■ **Data section**

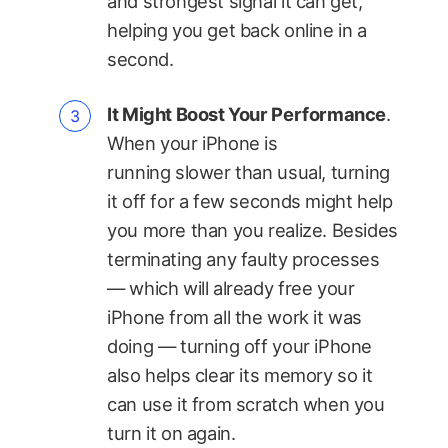
and strongest signal it can get,
helping you get back online in a
second.
It Might Boost Your Performance
.
When your iPhone is
running slower than usual, turning
it off for a few seconds might help
you more than you realize. Besides
terminating any faulty processes
— which will already free your
iPhone from all the work it was
doing — turning off your iPhone
also helps clear its memory so it
can use it from scratch when you
turn it on again.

■ **About this exercise**
An exact copy of every entry, pictures left out, is what to write here.

■ **Expected output**
and strongest signal it can get,
helping you get back online in a
second.
It Might Boost Your Performance
.
When your iPhone is
running slower than usual, turning
it off for a few seconds might help
you more than you realize. Besides
terminating any faulty processes
— which will already free your
iPhone from all the work it was
doing — turning off your iPhone
also helps clear its memory so it
can use it from scratch when you
turn it on again.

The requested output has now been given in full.